Comparison of an Optimized Ultracentrifugation Method versus Size-Exclusion Chromatography for Isolation of Exosomes from Human Serum

Abstract

Exosomes are nanosized vesicles that are abundant in biological fluids. In recent years, exosomes have attracted increasing attention as their cargo may provide promising biomarkers for the early diagnosis of and therapy for many diseases, such as cancer. In addition to ultracentrifugation (UC), many alternative methods including size-exclusion chromatography (SEC) have been developed for isolating exosomes. It has been reported that the SEC method provided improved performance relative to the UC method in isolating exosomes from plasma, where the former contained less residual blood protein contamination. We have compared the SEC method with an optimized UC method in isolating exosomes from human serum. This was based on dilution of the serum to reduce the viscosity and a prolonged cycle of UC, followed by another four cycles. We found that >95% of serum proteins were removed without a significant loss of exosome proteins relative to SEC. We also combined one cycle of UC with SEC and found that this method provided improved results relative to the SEC method, although the serum protein contamination was several times higher than that of our optimized UC method. The TEM showed that the size distribution of exosomes isolated from each of the three methods was similar.

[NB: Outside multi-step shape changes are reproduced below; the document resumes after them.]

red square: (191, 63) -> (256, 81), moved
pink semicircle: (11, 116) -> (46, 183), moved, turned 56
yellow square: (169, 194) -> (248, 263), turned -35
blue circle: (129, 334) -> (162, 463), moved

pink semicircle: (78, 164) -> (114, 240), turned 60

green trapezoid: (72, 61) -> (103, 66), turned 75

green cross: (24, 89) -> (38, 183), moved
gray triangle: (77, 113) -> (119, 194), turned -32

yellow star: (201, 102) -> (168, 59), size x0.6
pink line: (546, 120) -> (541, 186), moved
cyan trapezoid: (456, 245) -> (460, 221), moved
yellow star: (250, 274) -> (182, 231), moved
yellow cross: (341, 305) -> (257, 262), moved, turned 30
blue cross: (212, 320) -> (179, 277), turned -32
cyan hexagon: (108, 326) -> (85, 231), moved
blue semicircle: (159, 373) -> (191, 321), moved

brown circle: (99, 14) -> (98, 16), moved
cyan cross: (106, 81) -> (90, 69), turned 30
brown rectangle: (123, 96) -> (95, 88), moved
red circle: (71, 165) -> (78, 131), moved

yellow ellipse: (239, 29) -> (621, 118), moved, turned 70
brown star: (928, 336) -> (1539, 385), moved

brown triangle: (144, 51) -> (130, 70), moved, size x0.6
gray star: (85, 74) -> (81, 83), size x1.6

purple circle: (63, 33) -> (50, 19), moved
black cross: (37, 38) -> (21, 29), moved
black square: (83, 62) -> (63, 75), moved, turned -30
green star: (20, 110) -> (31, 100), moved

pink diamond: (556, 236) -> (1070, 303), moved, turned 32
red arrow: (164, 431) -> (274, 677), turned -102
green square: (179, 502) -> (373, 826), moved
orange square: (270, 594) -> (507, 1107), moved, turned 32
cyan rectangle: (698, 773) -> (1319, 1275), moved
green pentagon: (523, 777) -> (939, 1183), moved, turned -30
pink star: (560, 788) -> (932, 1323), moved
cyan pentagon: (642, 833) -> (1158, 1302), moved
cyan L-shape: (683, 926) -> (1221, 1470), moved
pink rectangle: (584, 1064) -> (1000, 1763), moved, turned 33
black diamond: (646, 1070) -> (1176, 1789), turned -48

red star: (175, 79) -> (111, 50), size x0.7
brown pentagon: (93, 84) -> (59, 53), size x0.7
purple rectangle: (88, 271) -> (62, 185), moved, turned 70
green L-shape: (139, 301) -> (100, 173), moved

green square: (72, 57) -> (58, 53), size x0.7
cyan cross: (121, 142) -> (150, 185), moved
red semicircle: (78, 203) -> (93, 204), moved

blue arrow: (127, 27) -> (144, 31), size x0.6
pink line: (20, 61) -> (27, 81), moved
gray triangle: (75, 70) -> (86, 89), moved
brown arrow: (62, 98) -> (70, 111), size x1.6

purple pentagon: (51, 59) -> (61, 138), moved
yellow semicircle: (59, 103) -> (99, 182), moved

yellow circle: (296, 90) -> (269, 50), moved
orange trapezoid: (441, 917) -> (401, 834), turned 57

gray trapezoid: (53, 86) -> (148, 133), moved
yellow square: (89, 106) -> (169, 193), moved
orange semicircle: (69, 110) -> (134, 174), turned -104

Keywords: SEC; UC; exosomes; serum.

Conflict of interest statement

The authors declare no competing financial interest.

Figures

Figure 1.

Workflow of exosomes isolated by three different methods from human serum. Human serum was diluted with an equal volume of PBS to reduce the viscosity, followed by the centrifugation to remove cell debris and large extracellular vesicles. Next, exosomes were isolated using multiple cycles of ultracentrifugation (UC method), a commercial qEV SEC 10 mL column (SEC method), and a combination of these two methods, which first uses one cycle of UC, followed by further purification with the qEV SEC column (UC&SEC method).

Figure 2.

Protein concentration of fractions 8, 9, and 10 eluted from SEC column. In the SEC method, 0.5 mL of diluted serum was loaded onto the SEC column. The eluent was collected by fractions, where each fraction was 0.5 mL. The protein amount of each fraction was then measured using the BCA assay three times, and it was found that the ninth and tenth fractions had a much higher protein amount compared with the eighth.

Figure 3.

TEM images and the size distribution of the exosomes. TEM images showed that the exosomes isolated from the human serum by the three different methods had similar morphology and size distribution. The mean diameters of exosomes from optimized UC, UC&SEC, and SEC method were 67, 75, and 77 nm, respectively.

Figure 4.

Proteomics analysis of exosomal proteins isolated from the three isolation methods. (a) Venn diagram showed the overlap of the identified proteins from the three isolation methods. (b) Heat map of Pearson correlation coefficient shows that the proteomes of different methods had a larger variation than that of four replicates of the same method.

Figure 5.

Relative abundance of exosome markers and serum contamination protein in the samples from the three methods. (a) Relative abundance of three exosome markers (CD9, CD63, and CD81) identified in the samples from the three methods was similar. The protein amounts of CD9, CD63, and CD81 in samples from the UC&SEC column method are 1.3, 1.4, and 2.7 times that of the optimized UC method, respectively. (b) Protein amounts of ALBU, APOA1, and APOB in samples from the SEC column method are 149.2, 38.6, and 127.5 times of that of the optimized UC method, respectively.